Barbare et Eloplop : brève l’histoire de deux mots

Publié le par Nguema Ndong

Barbare et Eloplop : brève l’histoire de deux mots

C’est un petit que j’ai écrit en 2017 et que j’avais publié uniquement sur Facebook.

Pour le commun des mortels, le mot barbare renvoie à une personne cruelle, féroce, abrupte. En somme, c’est une âme en déphasage aux règles de bienséance. Par ailleurs, nous savons aussi que le terme barbare désignait chez les anciens Grecs toutes les personnes qui ne parlaient pas leur langue. La construction et même le sens séminal de ce terme me rappellent l’expression « Eloplop » dont la vulgate tend à prohiber l’usage au Gabon.
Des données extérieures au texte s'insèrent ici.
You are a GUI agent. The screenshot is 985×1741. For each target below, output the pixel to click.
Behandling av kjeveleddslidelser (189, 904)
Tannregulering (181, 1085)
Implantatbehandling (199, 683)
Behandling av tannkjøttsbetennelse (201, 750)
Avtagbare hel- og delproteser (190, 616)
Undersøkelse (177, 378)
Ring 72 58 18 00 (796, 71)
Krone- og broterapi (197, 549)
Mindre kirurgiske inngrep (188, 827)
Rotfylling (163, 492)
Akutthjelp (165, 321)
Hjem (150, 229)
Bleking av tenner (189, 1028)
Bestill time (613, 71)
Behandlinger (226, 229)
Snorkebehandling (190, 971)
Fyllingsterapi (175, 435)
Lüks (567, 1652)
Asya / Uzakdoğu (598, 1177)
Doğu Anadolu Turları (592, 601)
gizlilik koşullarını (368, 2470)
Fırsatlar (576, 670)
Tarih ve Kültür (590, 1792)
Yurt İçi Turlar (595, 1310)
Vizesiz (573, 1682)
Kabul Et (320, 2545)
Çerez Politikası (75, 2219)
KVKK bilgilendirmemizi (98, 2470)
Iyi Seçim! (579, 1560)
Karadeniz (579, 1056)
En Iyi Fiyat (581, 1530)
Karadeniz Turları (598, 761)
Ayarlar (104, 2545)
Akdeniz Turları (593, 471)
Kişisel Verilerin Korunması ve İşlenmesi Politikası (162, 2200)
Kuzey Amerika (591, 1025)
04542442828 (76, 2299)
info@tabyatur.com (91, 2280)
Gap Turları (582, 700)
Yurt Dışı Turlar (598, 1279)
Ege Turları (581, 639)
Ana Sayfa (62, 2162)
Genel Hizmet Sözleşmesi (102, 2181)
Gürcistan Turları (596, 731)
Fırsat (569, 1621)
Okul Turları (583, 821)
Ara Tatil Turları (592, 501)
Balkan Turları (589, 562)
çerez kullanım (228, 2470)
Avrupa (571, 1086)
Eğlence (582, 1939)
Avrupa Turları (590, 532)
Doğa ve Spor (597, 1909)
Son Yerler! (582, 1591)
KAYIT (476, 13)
Le mot barbare est formé à l’origine sur l’onomatopée « bar-bar ». C’est une reproduction du son supposément émis par une personne étrangère quand elle parle. Mais c’est avec les Romains que le mot prend petit à petit le sens péjoratif que nous lui connaissons aujourd’hui. En effet, durant la période dite « des invasions barbares », face à la brutalité des peuples germaniques qui menèrent ces actions, les Romains vont donner corps au sens actuel du mot. Revenons, un moment, au Gabon et au terme Eloplop qui nous intéresse au. Comme pour l’origine de barbare, c’est une onomatopée, lop-lop, à laquelle on a ajouté le préfixe « E » pour marquer le singulier, car au pluriel, on dit « biloplop ». À l’instar de barbare, Eloplop est celui qui s’exprime dans une autre langue et par ricochet, celui qui est étranger au peuple Fang-Beti. Avec le temps, le mot a subi une apocope pour devenir « élop ». Par ailleurs, le terme barbare a revêtu au fil des ans un côté nocif — comme je l’ai susmentionné — que l’on ne retrouve pas dans « éloplop », sauf dans la bouche de quelques ignorants de l’étymologie de certains mots.

Malheureusement, beaucoup de personnes pensent, par ignorance et par un faux anti-ethnicisme, que ce terme est une injure. Qu’y a-t-il de toxique dans le fait de dire à quelqu’un qu’il ne parle pas une langue ou qu’il est étranger à une coutume ? Nous sommes d’essence tribale et le Gabon est constitué de plusieurs peuples. Personne ne l’ignore à défaut de verser dans une cécité intellectuelle volontaire. Je mets les gens au défi de me prouver que le terme « étranger à une culture » n’existe pas dans le reste des langues du Gabon. Tout le monde le sait, mais sous le diktat du vivre ensemble, on doit réécrire l’histoire. Alors que tant de vices nés durant la colonisation ont encore bon nombre de partisans dans ce pays. Cette tendance à refuser de voir ce qui est me donne envie de poser une question : « Quand pourrions-nous dire le réel, au Gabon, sans être taxés d’ethnicisme ? » Au lieu d’agonir systématiquement d’épithètes injurieuses, tous ceux qui osent penser autrement que cette doxa, il faudrait d’abord étudier le substrat de la République Gabonaise, quand on n’a aucune connaissance.